How China Demands Tech Firms Reveal Hackable Flaws in Their Products
For state-sponsored hacking operations, unpatched vulnerabilities are valuable ammunition. Intelligence agencies and militaries seize on hackable bugs when they're revealed—exploiting them to carry out their campaigns of espionage or cyberwar—or spend millions to dig up new ones or to buy them in secret from the hacker gray market.
But for the past two years, China has added another approach to obtaining information about those vulnerabilities: a law that simply demands that any network technology business operating in the country hand it over. When tech companies learn of a hackable flaw in their products, they’re now required to tell a Chinese government agency—which, in some cases, then shares that information with China's state-sponsored hackers, according to a new investigation. And some evidence suggests foreign firms with China-based operations are complying with the law, indirectly giving Chinese authorities hints about potential new ways to hack their own customers.

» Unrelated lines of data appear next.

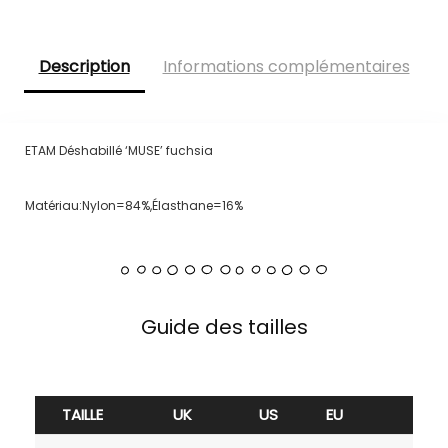
Description
Informations complémentaires
ETAM Déshabillé ‘MUSE’ fuchsia
Matériau:Nylon=84%,Élasthane=16%
Guide des tailles
TAILLE
UK
US
EU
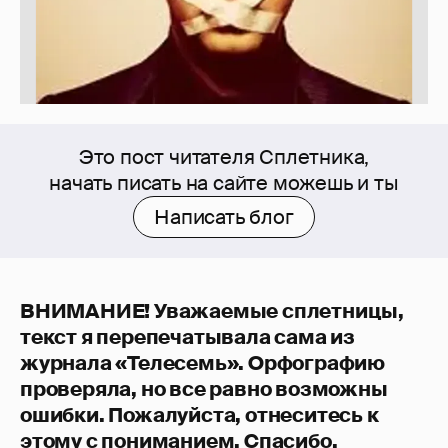
Это пост читателя Сплетника,
начать писать на сайте можешь и ты
Написать блог
ВНИМАНИЕ! Уважаемые сплетницы,
текст я перепечатывала сама из
журнала «Телесемь». Орфографию
проверяла, но все равно возможны
ошибки. Пожалуйста, отнеситесь к
этому с пониманием. Спасибо.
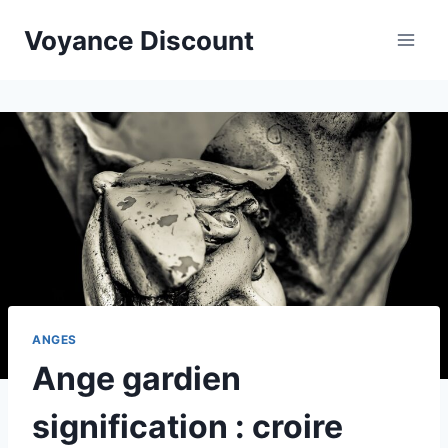
Aller
Voyance Discount
au
contenu
ANGES
Ange gardien
signification : croire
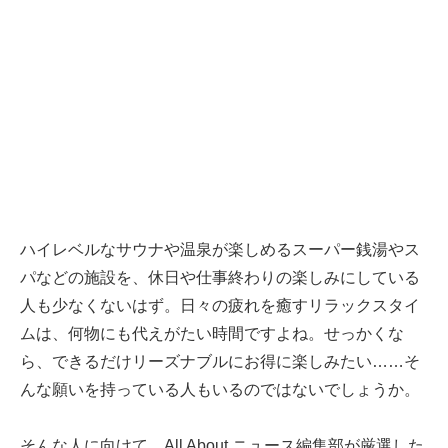
ハイレベルなサウナや温泉が楽しめるスーパー銭湯やス
パなどの施設を、休日や仕事終わりの楽しみにしている
人も少なくないはず。日々の疲れを癒すリラックスタイ
ムは、何物にも代えがたい時間ですよね。せっかくな
ら、できるだけリーズナブルにお得に楽しみたい……そ
んな願いを持っている人もいるのではないでしょうか。
そんな人に向けて、All About ニュース編集部が厳選した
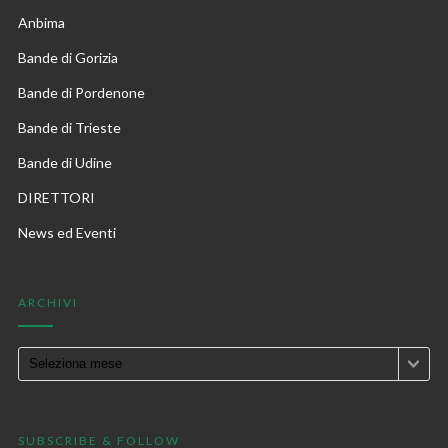
Anbima
Bande di Gorizia
Bande di Pordenone
Bande di Trieste
Bande di Udine
DIRETTORI
News ed Eventi
ARCHIVI
SUBSCRIBE & FOLLOW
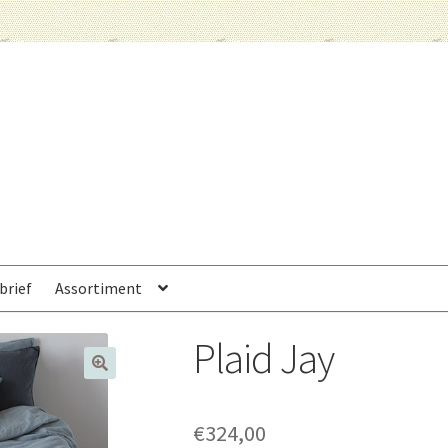
brief
Assortiment
Plaid Jay
€
324,00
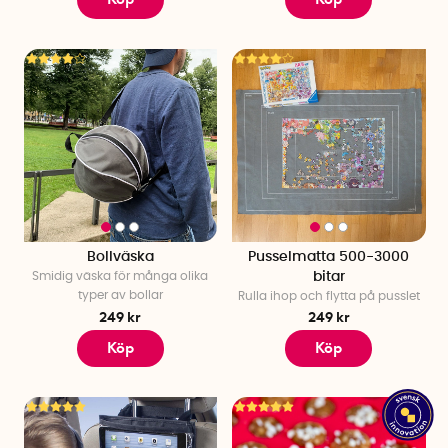
Bollväska
Pusselmatta 500-3000
Smidig väska för många olika
bitar
typer av bollar
Rulla ihop och flytta på pusslet
249 kr
249 kr
Köp
Köp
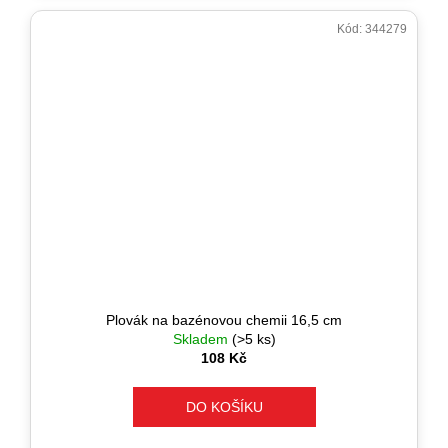
Kód:
344279
Plovák na bazénovou chemii 16,5 cm
Skladem
(>5 ks)
108 Kč
DO KOŠÍKU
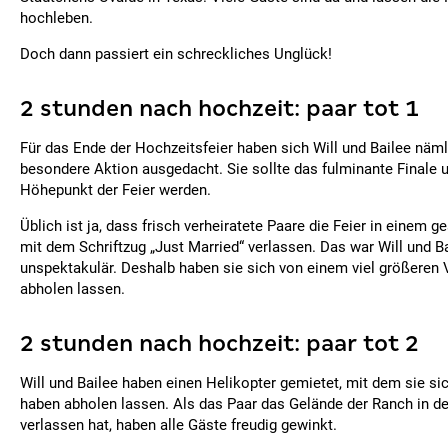
hochleben.
Doch dann passiert ein schreckliches Unglück!
2 stunden nach hochzeit: paar tot 1
Für das Ende der Hochzeitsfeier haben sich Will und Bailee näml
besondere Aktion ausgedacht. Sie sollte das fulminante Finale u
Höhepunkt der Feier werden.
Üblich ist ja, dass frisch verheiratete Paare die Feier in einem
mit dem Schriftzug „Just Married“ verlassen. Das war Will und Ba
unspektakulär. Deshalb haben sie sich von einem viel größeren 
abholen lassen.
2 stunden nach hochzeit: paar tot 2
Will und Bailee haben einen Helikopter gemietet, mit dem sie si
haben abholen lassen. Als das Paar das Gelände der Ranch in d
verlassen hat, haben alle Gäste freudig gewinkt.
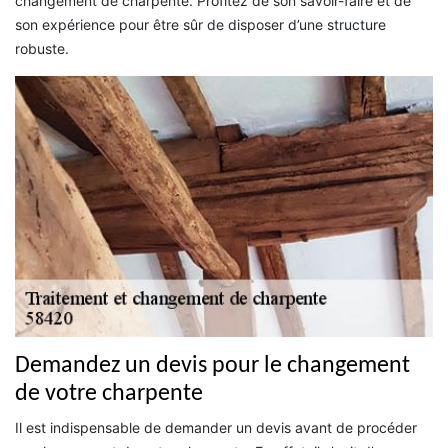
changement de charpente. Profitez de son savoir-faire et de
son expérience pour être sûr de disposer d’une structure
robuste.
Demandez un devis pour le changement
de votre charpente
Il est indispensable de demander un devis avant de procéder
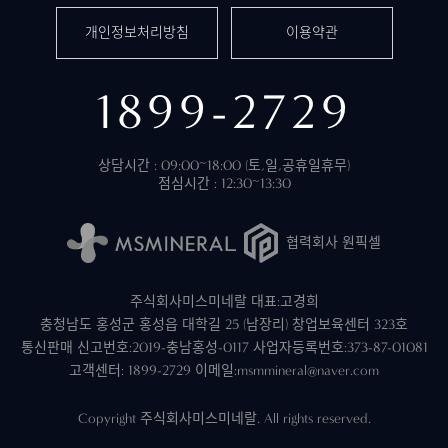
개인정보처리방침
이용약관
1899-2729
상담시간 : 09:00~18:00 (토,일,공휴일휴무)
점심시간 : 12:30~13:30
협력회사 원픽셀
주식회사미스미네랄 대표:고경희
충청남도 홍성군 홍성읍 대학길 25 (남장리) 창업보육센터 323호
통신판매 신고번호:2019-충남홍성-0117
사업자등록번호:373-87-01081
고객센터: 1899-2729
이메일:msmmineral@naver.com
Copyright 주식회사미스미네랄. All rights reserved.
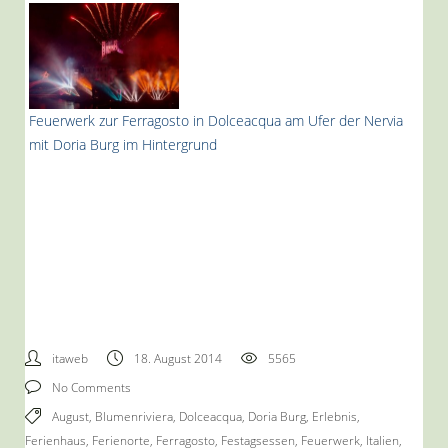
Feuerwerk zur Ferragosto in Dolceacqua am Ufer der Nervia
mit Doria Burg im Hintergrund
itaweb
18. August 2014
5565
No Comments
August
,
Blumenriviera
,
Dolceacqua
,
Doria Burg
,
Erlebnis
,
Ferienhaus
,
Ferienorte
,
Ferragosto
,
Festagsessen
,
Feuerwerk
,
Italien
,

Today, the Atlantic Council released a report—whose findings the authors shared in advance with WIRED—that investigates the fallout of a Chinese law passed in 2021, designed to reform how companies and security researchers operating in China handle the discovery of security vulnerabilities in tech products. The law requires, among other things, that tech companies that discover or learn of a hackable flaw in their products must share information about it within two days with a Chinese agency known as the Ministry of Industry and Information Technology. The agency then adds the flaw to a database whose name translates from Mandarin as the Cybersecurity Threat and Vulnerability Information Sharing Platform but is often called by a simpler English name, the National Vulnerability Database.